This proudly arbitrary limitation both sets the film’s tone and presages its structure. Adapting the alphabetic schema of A Zed & Two Noughts, Greenaway counts us up to 100 in Drowning By Numbers, placing numerals at key points in the frame or sometimes embedding them into the dialogue, thus encouraging his viewers to play a sort of cinematic parlor game (or he would be, if he’d been able to resist providing a crib sheet in his companion volume Fear of Drowning). The film’s story follows three women named Cissie Colpitts - apparently a mother, daughter, and granddaughter, though it’s not entirely clear - as they plot to drown their husbands and cover it up with the help of a sexually frustrated coroner named Madgett. The same plot is thus repeated, with minor variations, three times over, building to a dénouement about as arbitrary as the film’s catalyzing incident (Cissie #1, played by Joan Plowright, finding her husband Jake cavorting in the bath with his mistress Nancy). While the characters, as usual for Greenaway, are little more than ciphers, Drowning benefits greatly from subtle performances by Plowright, Juliet Stevenson, and Joely Richardson as the three Cissies—the three women’s conspiratorial intimacy with one another is a rare source of warmth in an otherwise rather chilly film (and filmography).
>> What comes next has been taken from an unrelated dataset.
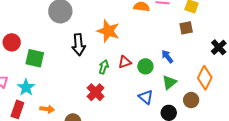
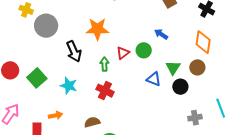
green square: (35, 58) -> (37, 78), turned -36
green triangle: (169, 82) -> (173, 68), moved
cyan star: (26, 87) -> (69, 86), moved
orange arrow: (47, 109) -> (55, 115), moved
The look of Drowning By Numbers is slightly unusual for Greenaway: the film was shot on location in East Anglia, mostly outside, mixing natural light with artificial in order to produce, in Greenaway’s words, “a surreal effect of trying to compete with God on his own lighting scheme.” The metaphor of competition is appropriate, since there is a protracted tussle going on throughout the film between Greenaway’s ultra-refined aesthetic and the provincial English setting. Greenaway has always been at once unmistakably English and indefinably alien (or pan-European, which for many English people comes to the same thing). 1

Drowning By Numbers is perhaps the most insistently English of his mid-period films, drawing on national traditions both real and imagined to fill out the simple tale of sex, extortion, and murder. (Some of the more bizarre and apparently Greenawayan - such as the necessity of informing bees of a death in the family - are in fact real practices.) While one suspects a satirical intent, the local touches are not without charm, and the film in fact has an essential pleasantness to it that makes it both easier to take and ultimately less effective than the oppressive, abattoir-like landscapes of A Zed & Two Noughts and The Cook, the Thief, His Wife & Her Lover. Occasionally the elaborate whimsy of early shorts like A Walk Through H is allowed to take over, with diverting results.

But Drowning By Numbers is still definitely a mid-period Greenaway film, firmly oriented around the polestars of sex, death, treachery and cosmic randomness. Where Zed contemplated the process of entropy and slow decay, Drowning interests itself primarily in sudden, violent death. “A great many things are dying violently all the time,” Madgett’s son Smut observes, and we are meant to understand that the murders orchestrated by the Colpitts are not any kind of break with the order of things, but merely helping the inevitable along. “Is any death natural?” the coroner muses a little later, though the question could easily be put the other way around (aren’t all deaths natural?). With a similar nonchalance, Smut marks each violent death that occurs in their village with different shades of paint depending on the day (yellow for Tuesdays, red for Saturdays).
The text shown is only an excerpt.